Research Topics / Key Expertise
environmental security and the political economy of natural resources (focus on water and related resources) in Africa, trainer in negotiation and conflict resolution for integrated water resources management.
Larry Swatuk obtained his Bachelor of Arts in Political Science at the University of Windsor (1978–82, Hons). He continued with a Master’s degree in Political Science and International Relations at the University of Windsor (1983–85). He obtained his PhD in Political Science and International Relations from Dalhousie University (1986–93).

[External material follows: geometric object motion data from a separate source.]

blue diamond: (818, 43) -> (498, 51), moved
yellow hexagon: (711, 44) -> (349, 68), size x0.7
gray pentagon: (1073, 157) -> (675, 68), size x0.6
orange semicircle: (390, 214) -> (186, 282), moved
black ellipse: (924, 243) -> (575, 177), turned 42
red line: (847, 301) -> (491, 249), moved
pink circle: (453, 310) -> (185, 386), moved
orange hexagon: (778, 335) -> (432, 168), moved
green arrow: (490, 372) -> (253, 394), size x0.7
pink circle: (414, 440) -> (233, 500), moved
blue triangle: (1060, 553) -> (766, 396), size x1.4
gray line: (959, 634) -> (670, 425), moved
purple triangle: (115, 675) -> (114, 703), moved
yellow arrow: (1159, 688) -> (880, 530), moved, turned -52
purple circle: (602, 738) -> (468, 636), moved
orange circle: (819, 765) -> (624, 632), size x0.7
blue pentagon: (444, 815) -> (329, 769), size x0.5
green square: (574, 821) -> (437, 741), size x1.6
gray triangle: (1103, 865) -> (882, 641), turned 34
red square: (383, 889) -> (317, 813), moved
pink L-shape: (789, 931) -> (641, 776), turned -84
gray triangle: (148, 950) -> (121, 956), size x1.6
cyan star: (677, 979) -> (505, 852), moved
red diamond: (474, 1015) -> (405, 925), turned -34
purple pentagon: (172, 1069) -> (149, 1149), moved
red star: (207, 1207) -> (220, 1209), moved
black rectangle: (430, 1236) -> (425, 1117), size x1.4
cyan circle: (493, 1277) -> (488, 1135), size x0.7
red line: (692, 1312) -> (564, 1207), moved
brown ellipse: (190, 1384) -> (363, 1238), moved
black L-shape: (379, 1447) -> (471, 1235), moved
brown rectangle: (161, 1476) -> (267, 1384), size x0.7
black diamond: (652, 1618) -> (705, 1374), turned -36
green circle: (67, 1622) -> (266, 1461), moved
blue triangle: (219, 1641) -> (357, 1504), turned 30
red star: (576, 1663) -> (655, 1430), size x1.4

Larry Swatuk’s involvement with environmental security goes back to the early 1990s, when he pursued a post-doctoral research project based on T. Homer-Dixon’s ideas regarding “acute conflict probability and renewable resources.” In this work, based on a comparison of several cases across southern Africa, Swatuk discovered significant degrees of co-operation around large-scale transboundary resource use projects which, in some ways, challenged dominant ideas regarding coming “resource wars”. His work over the last 25 years, therefore, has focussed on the possibilities for environmental peace making through resource use decisions and practices. From 1995 to 1996, he was a senior research fellow at the African Centre for Development and Security Studies (ACDESS) in Ijebu-Ode, Nigeria. He then moved to Botswana where he spent the next eleven years at the University of Botswana, including four years as Professor of Natural Resources Governance at the Okavango Research Institute in Maun. At the end of 2007, he moved home to Canada and took up a position at the University of Waterloo, where he helped develop undergraduate and postgraduate programs in International Development. He continues to actively research questions of environmental security from the perspective of environmental justice, meaning that rather than focus on the consequences of environmental change for state actors, his research commences from the position of those elements of society that are already socially and politically marginalised and who are least able to cope with natural and human-determined changes to both the natural and built environments.
Affiliation with BICC:
Close co-operation in the fields of natural resources, management and environmental security (joint publications, project development).